Coco is the story of a young boy’s quest to pursue his love of music against the wishes of his family.

Pro – Great movie-making

Coco is just a great movie. It tells a story that is fun, compelling, and personal. It’s a story familiar to many: the real conflict of growing up and wanting to spread one’s wings set against the expectation of family tradition and beliefs.

Miguel, the main character, loves his family and wants to make them proud, but also wants badly to play music like his hero, Ernesto de la Cruz, rather than carry on the family tradition of making shoes. He’s respectful and loving, but also pulled by yearnings of youth. His family has an ancestral ban on music and wants to prevent Miguel from going down that path.
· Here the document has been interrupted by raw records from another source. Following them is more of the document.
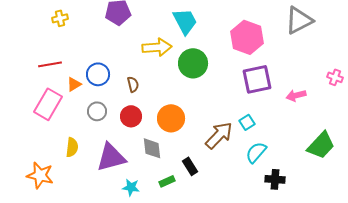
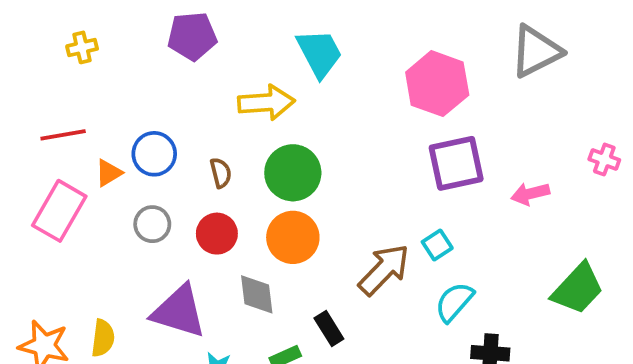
green circle: (193, 63) -> (293, 173), moved
yellow semicircle: (72, 147) -> (103, 338), moved
purple triangle: (111, 157) -> (179, 311), turned 32

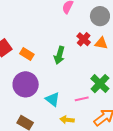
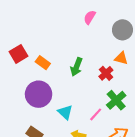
red cross: (84, 39) -> (106, 73), moved
pink line: (82, 99) -> (96, 114), turned -40

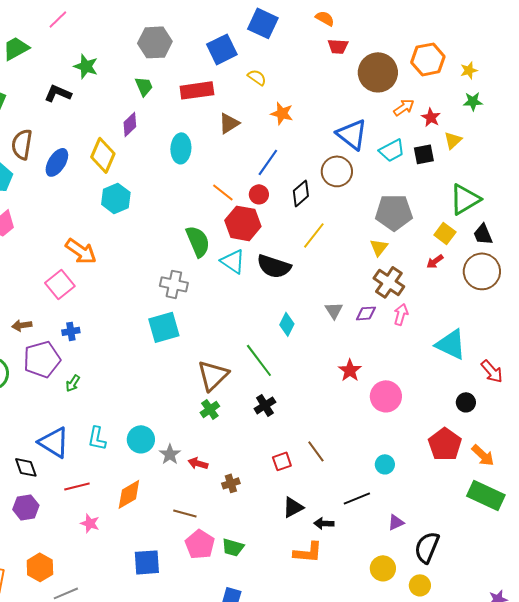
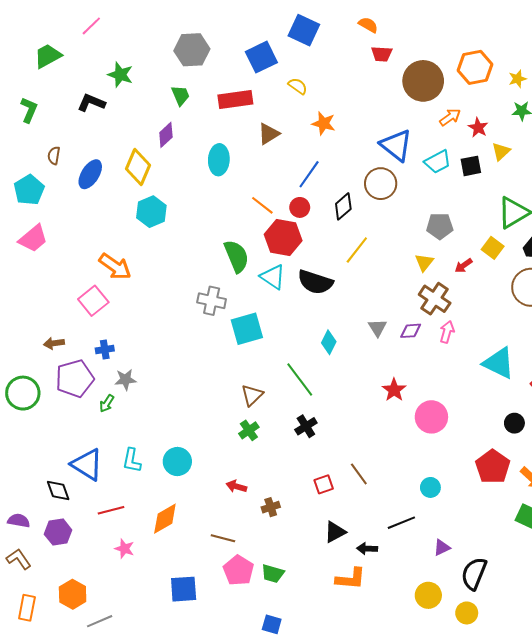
brown semicircle: (22, 144) -> (54, 156), size x0.6
gray pentagon: (394, 212) -> (440, 226), size x0.7
red arrow: (435, 261) -> (464, 265), moved
cyan square: (164, 327) -> (247, 329), moved
brown triangle: (213, 375) -> (252, 395), size x0.7
gray star: (170, 454) -> (125, 380), moved, turned 30

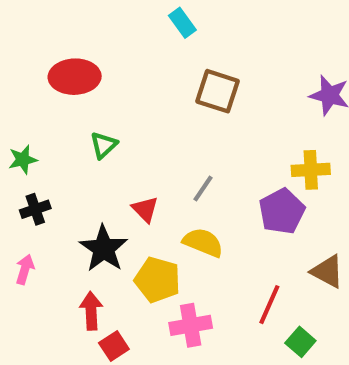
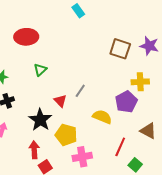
brown square: (218, 91) -> (120, 49), moved
gray line: (203, 189) -> (80, 91), moved
yellow semicircle: (203, 242) -> (102, 117), moved

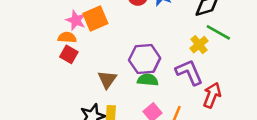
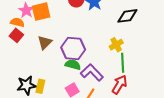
green line: (218, 32) -> (123, 63), moved, turned 48
purple L-shape: (189, 72) -> (92, 72), moved, turned -30
brown triangle: (107, 79) -> (45, 42), moved

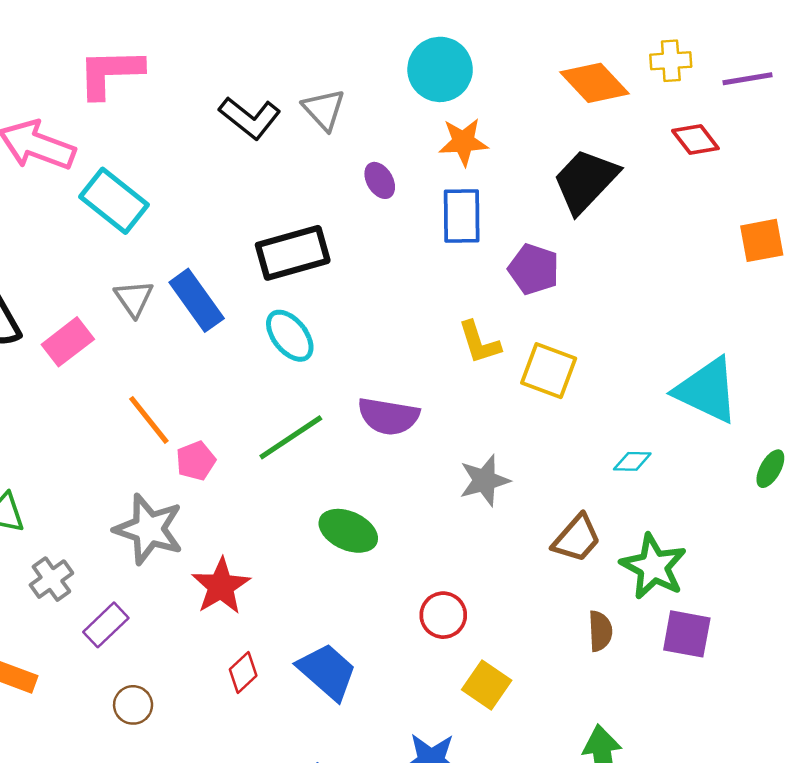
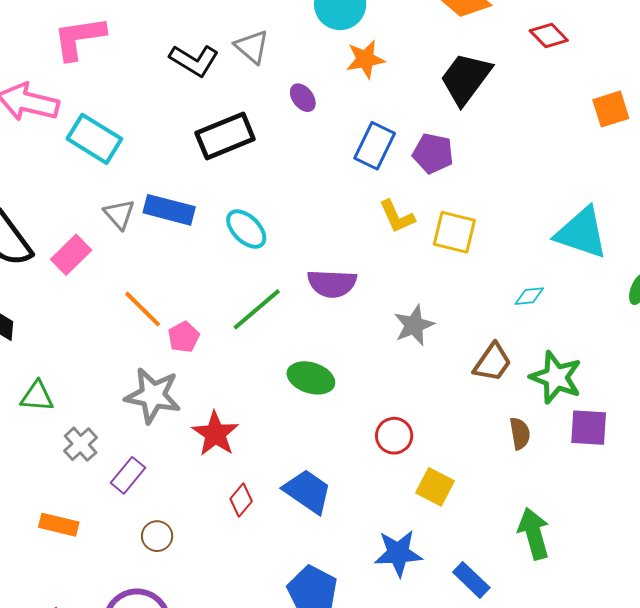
blue rectangle: (462, 216) -> (375, 146), moved, turned 33
black rectangle: (293, 253) -> (225, 136), moved
blue rectangle: (197, 300) -> (169, 210), turned -33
They aren’t mean or controlling, but rather just want what they believe will be best for him. It’s refreshing to see family conflict handled in a loving way. No one is forced to be the tyrant or buffoon. This conflict sets the stage for an adventure wrapped in Latino tradition and lore. To a cultural outsider, it’s funny, informative, and accessible.

Pro – Pixar

Coco is Pixar movie-making at its finest. That’s not to say it’s their best film ever, necessarily, but technically it’s as good as anything they’ve ever done. The film is gorgeous. Yes, it’s animated, the colors and visuals are so striking it’s really a marvel. The music is snappy and fun, and adds to the ambiance. The humor is funny, and the fine details are all there for anyone to look for and discover.

Con – Let it go

If you’ve done any reading online, you’ve probably discovered that Coco is preceded by a 21-minute short film centered on Olaf from the Disney franchise Frozen. I was aware of the short, but not the length. Apparently the short was slated to be a half-hour Christmas special appearing on ABC, but got moved to the front of this film. Be prepared, because it is brutal to sit through. Had it aired on ABC, I’d likely have enjoyed watching it with my girls; however, in the theater, waiting for the “real” movie to begin, it is agonizingly and maddeningly long. Just be prepared that Coco is starting 30 minutes later than you think.

This isn’t really a con, but it is important to note that Coco is set against the Mexican tradition of Dia de Muertos. It gives the film a lot of character and charm, but it does involve a large portion of the film being full of living skeletons. While they are mostly cute and funny, it is worth considering if your younger children (4-6) might find the film to be a bit scary.

Coco is a great film the whole family can enjoy. Shamble over to the theater and enjoy it on the big screen!